NOTES TO CONSOLIDATED FINANCIAL STATEMENTS
April 29, 2017
(Dollars, except per share amounts, and shares in thousands)
1. Summary of Significant Accounting Policies
Description of Business
Patterson Companies, Inc. (referred to herein as “Patterson” or in the first person notations “we,” “our,” and “us”) is a value-added specialty distributor serving the U.S. and Canadian dental supply and the U.S., Canadian and U.K. animal health supply markets. Patterson has three reportable segments: Dental, Animal Health and Corporate.
Basis of Presentation
The consolidated financial statements include the accounts of our wholly owned subsidiaries. Intercompany transactions and balances have been eliminated in consolidation. The respective assets of PDC Funding Company, LLC and PDC Funding Company II, LLC would be available first and foremost to satisfy the claims of their respective creditors. There are no known creditors of PDC Funding Company, LLC or PDC Funding Company II, LLC.
Fiscal Year End
We operate with a 52-53 week accounting convention with our fiscal year ending on the last Saturday in April. Fiscal years 2017, 2016 and 2015 ended on April 29, 2017, April 30, 2016 and April 25, 2015, respectively. Fiscal years 2017 and 2015 consisted of 52 weeks, while fiscal year 2016 consisted of 53 weeks. Fiscal year 2018 will end on April 28, 2018 and will consist of 52 weeks.

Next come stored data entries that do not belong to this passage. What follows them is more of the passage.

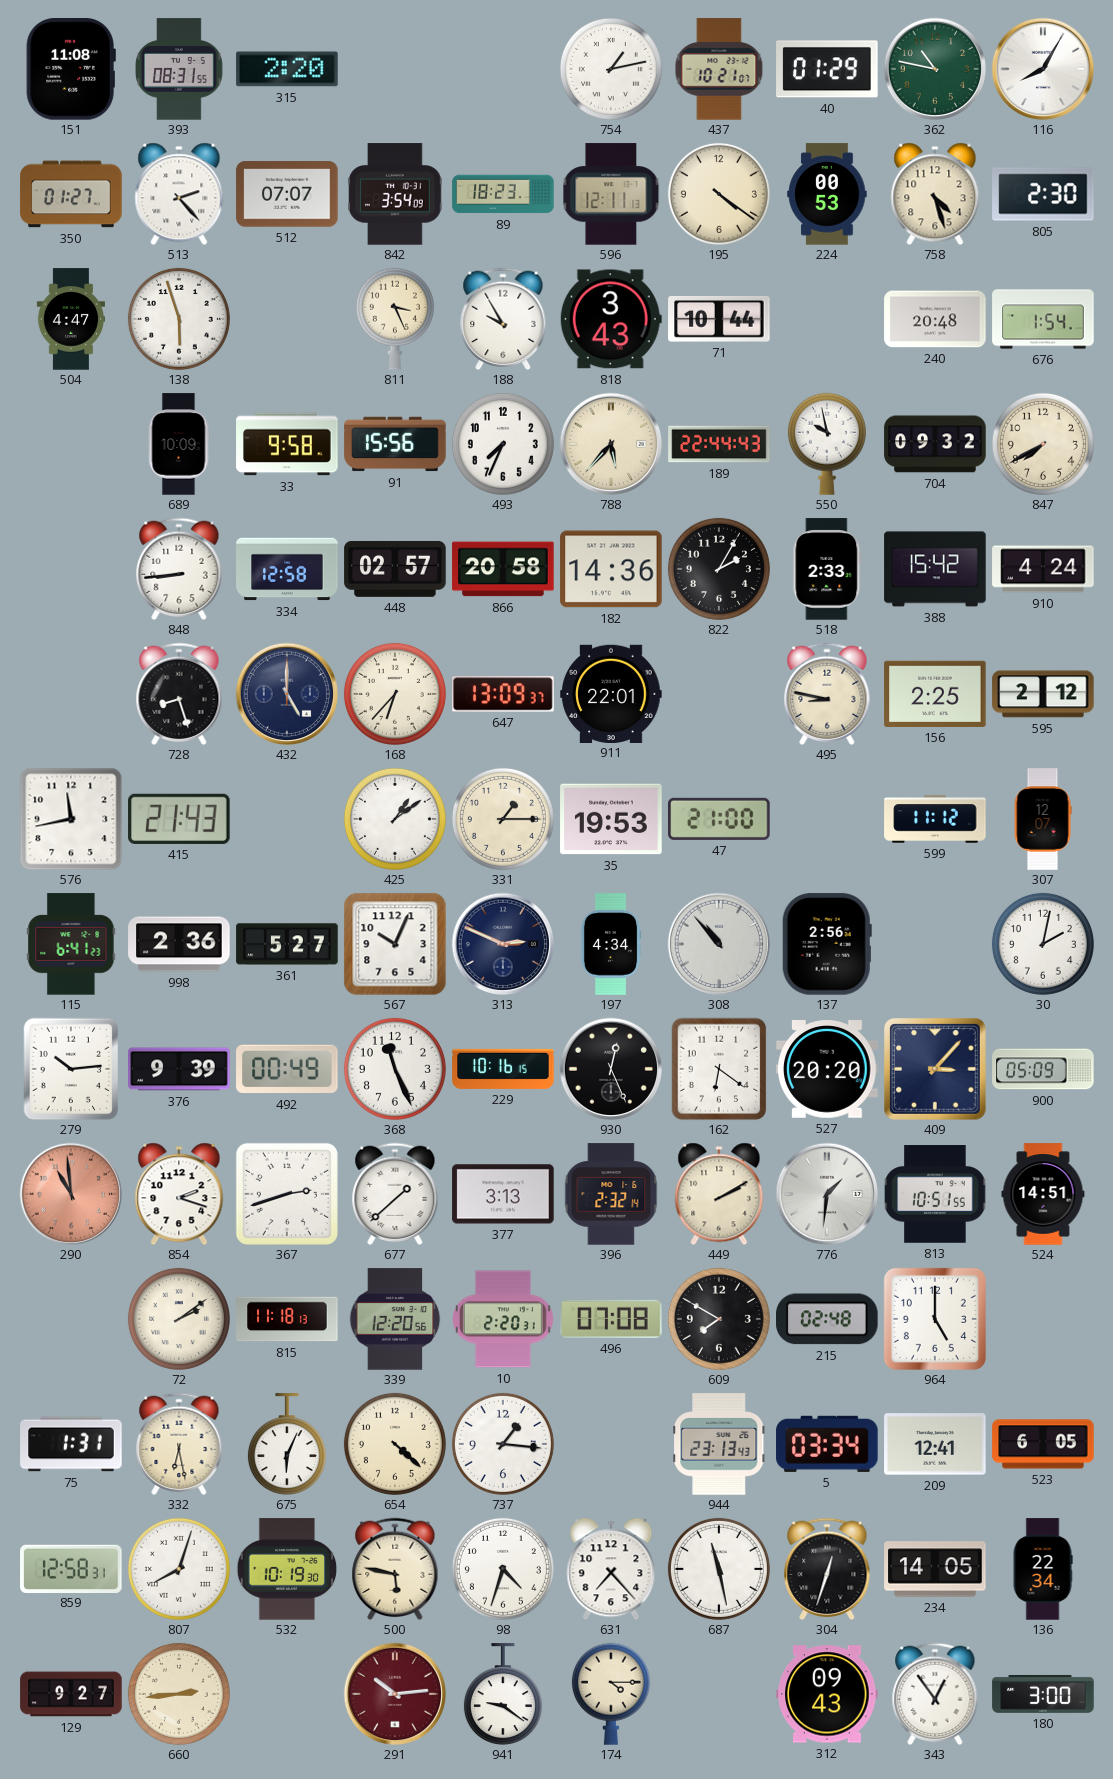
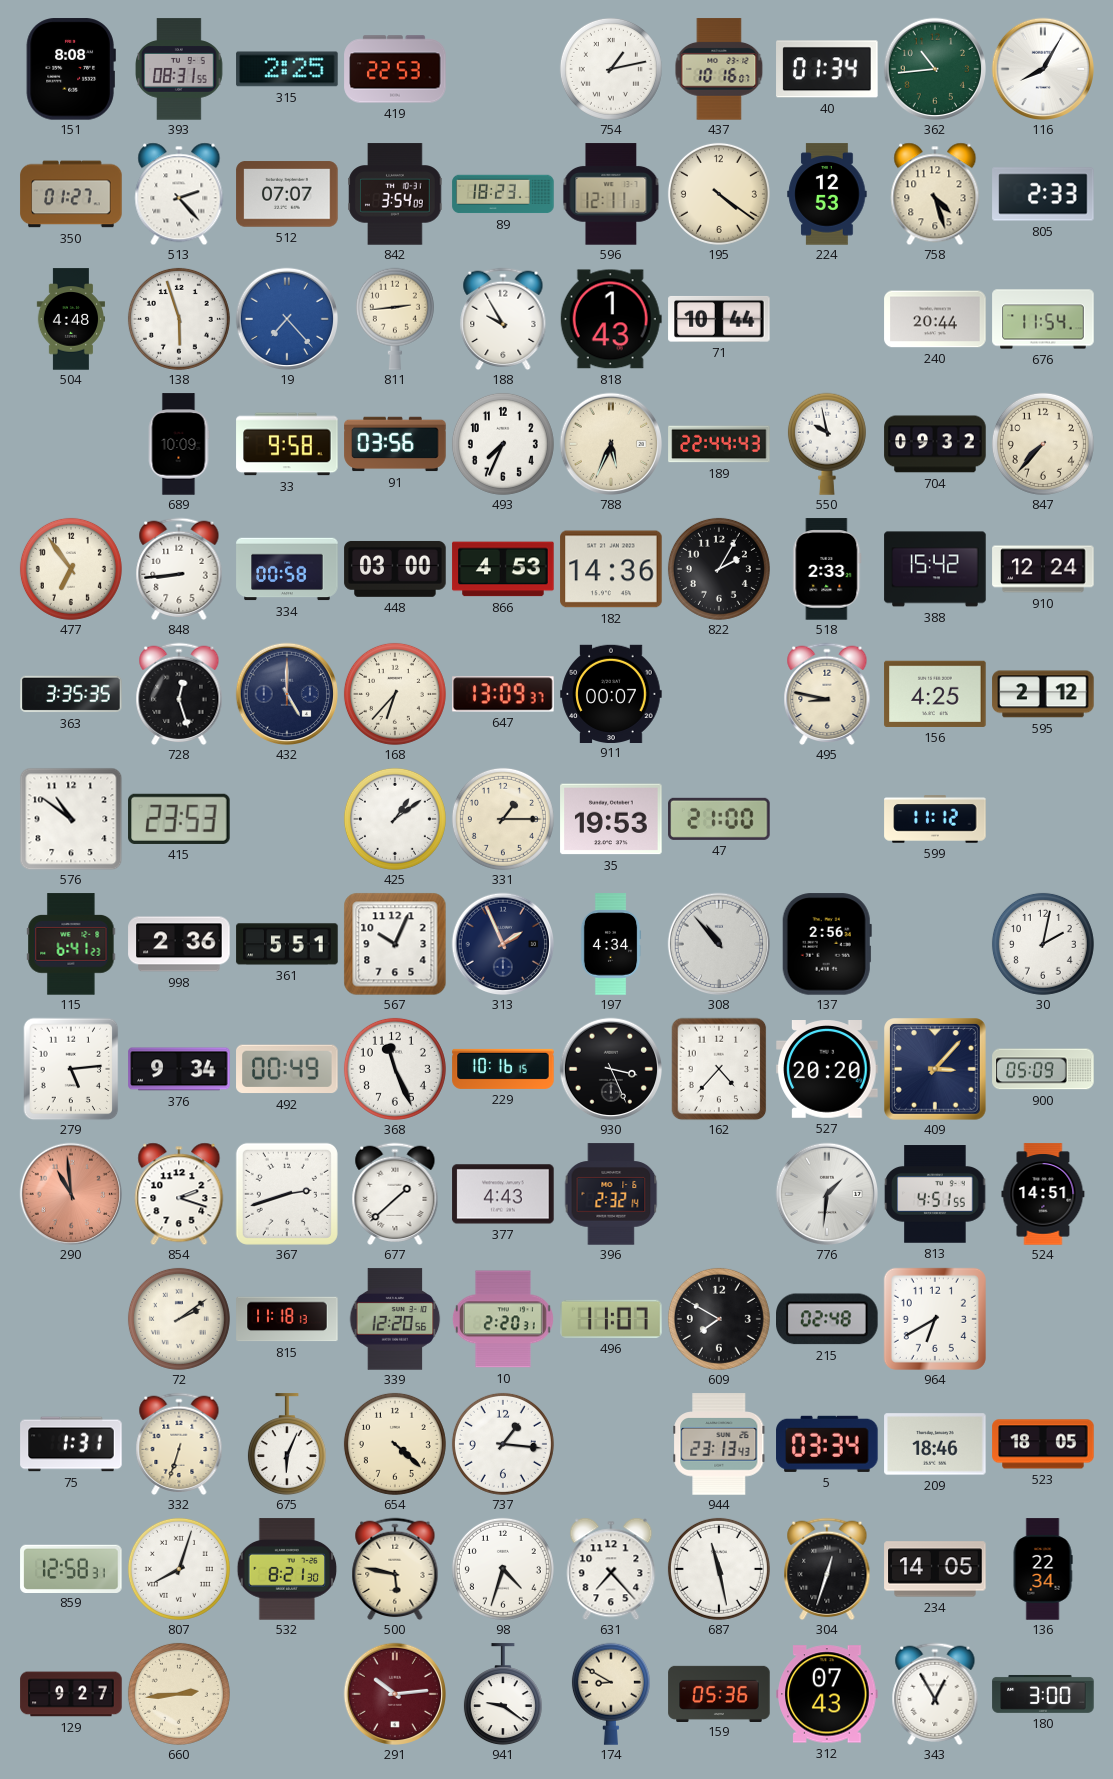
151: 11:08 -> 8:08
315: 2:20 -> 2:25
419: none -> 22:53
437: 10:21 -> 10:16
40: 01:29 -> 01:34
362: 10:47 -> 10:44
224: 00:53 -> 12:53
805: 2:30 -> 2:33
504: 4:47 -> 4:48
19: none -> 7:23
811: 3:26 -> 2:44
818: 3:43 -> 1:43
240: 20:48 -> 20:44
676: 1:54 -> 11:54
91: 15:56 -> 03:56
788: 5:37 -> 5:34
847: 7:40 -> 7:37
477: none -> 6:54
334: 12:58 -> 00:58
448: 02:57 -> 03:00
866: 20:58 -> 4:53
910: 4:24 -> 12:24
363: none -> 3:35
728: 8:27 -> 12:27
911: 22:01 -> 00:07
156: 2:25 -> 4:25
576: 11:43 -> 10:51
415: 21:43 -> 23:53
307: 12:07 -> none
361: 5:27 -> 5:51
313: 2:49 -> 1:56
279: 10:14 -> 5:14
376: 9:39 -> 9:34
930: 12:26 -> 3:26
162: 6:21 -> 4:37
377: 3:13 -> 4:43
449: 2:10 -> none
813: 10:51 -> 4:51
496: 07:08 -> 11:07
964: 5:00 -> 6:40
332: 6:28 -> 6:33
209: 12:41 -> 18:46
523: 6:05 -> 18:05
532: 10:19 -> 8:21
174: 4:15 -> 8:50
159: none -> 05:36
312: 09:43 -> 07:43
343: 12:54 -> 12:55
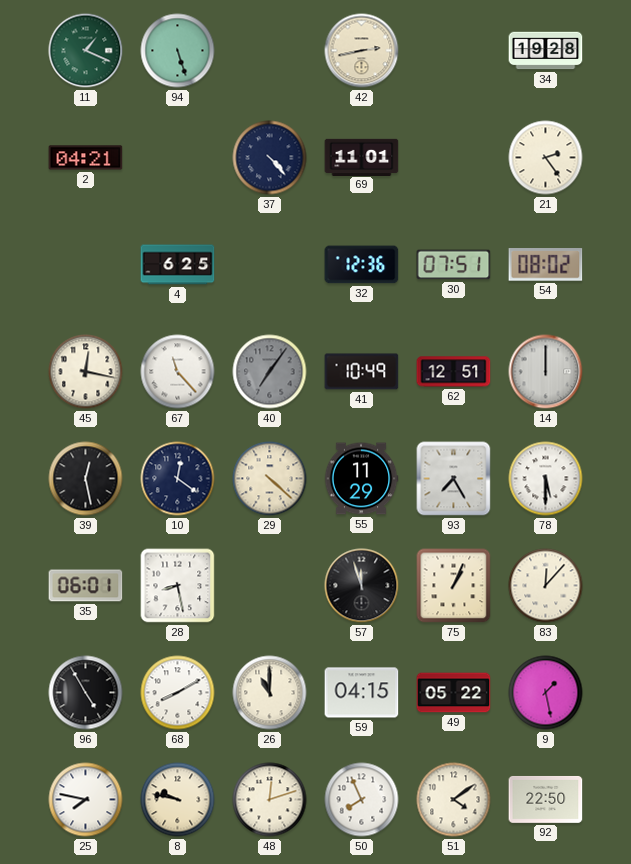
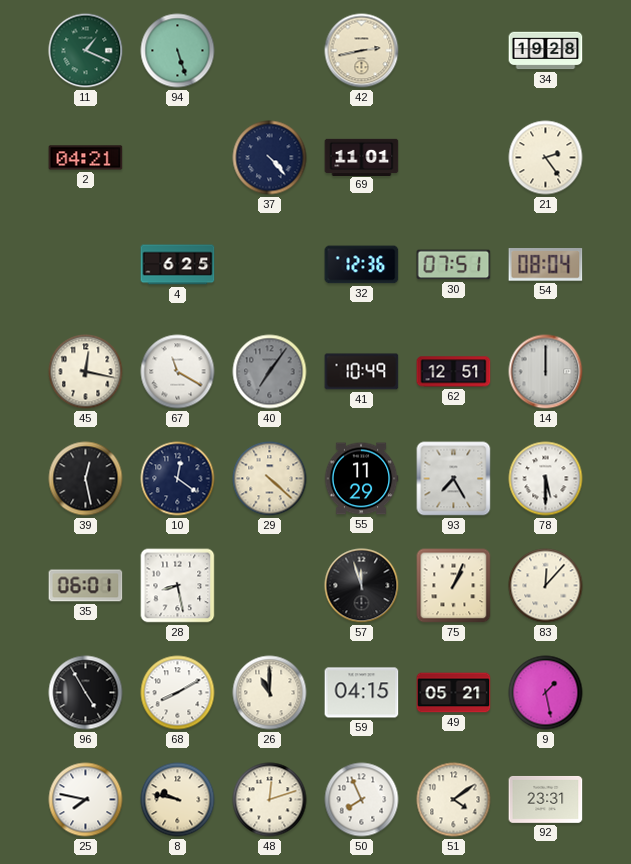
54: 08:02 -> 08:04
67: 11:23 -> 11:20
49: 05:22 -> 05:21
92: 22:50 -> 23:31
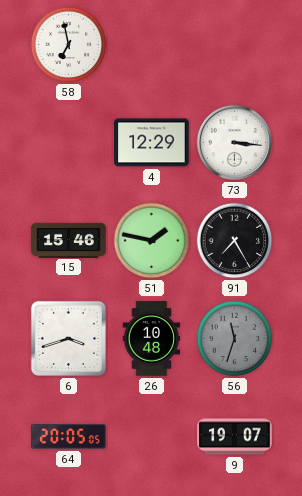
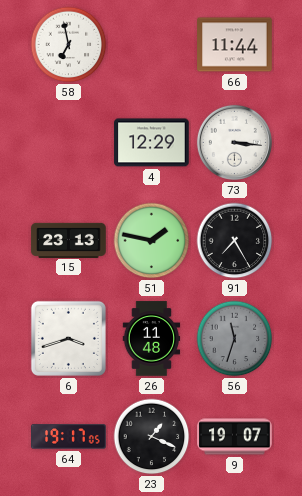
66: none -> 11:44
15: 15:46 -> 23:13
26: 10:48 -> 11:48
64: 20:05 -> 19:17
23: none -> 1:19
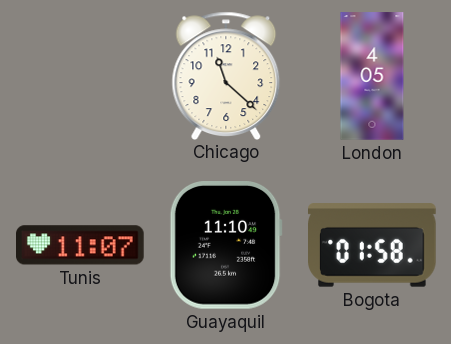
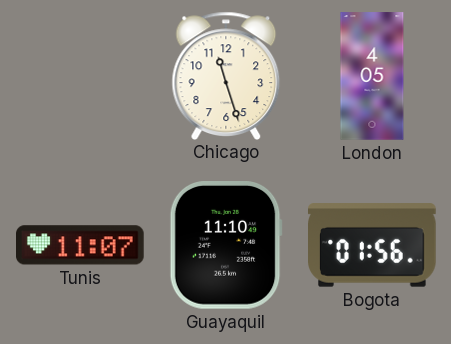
Chicago: 11:22 -> 11:27
Bogota: 01:58 -> 01:56
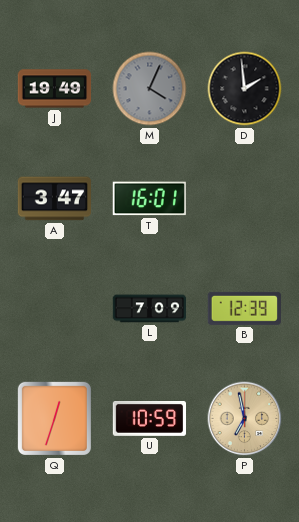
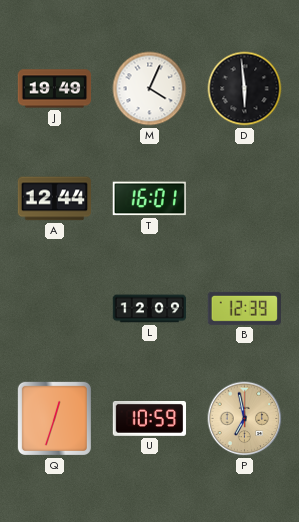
M dial: grey -> white
D: 1:59 -> 5:59
A: 3:47 -> 12:44
L: 7:09 -> 12:09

Use of Estimates in the Preparation of Financial Statements
The preparation of financial statements in conformity with U.S. generally accepted accounting principles requires management to make estimates and assumptions that affect the reported amounts of assets and liabilities and disclosure of contingent assets and liabilities at the date of the financial statements and the reported amounts of revenues and expenses during the reporting period. Actual results could differ from those estimates.
Reclassifications
None.
Cash and Cash Equivalents
Cash equivalents consist primarily of investments in money market funds and government securities. The maturity of these securities at the time of purchase is 90 days or less. All cash and cash equivalents are classified as available-for-sale and carried at fair value, which approximates cost.
Inventory
Inventory consists of merchandise held for sale and is stated at the lower of cost or market. Cost is determined using the last-in, first-out ("LIFO") method for all inventories, except for foreign inventories, which are valued using the first-in, first-out ("FIFO") method. Inventories valued at LIFO represented 84% and 84% of total inventories at April 29, 2017 and April 30, 2016, respectively.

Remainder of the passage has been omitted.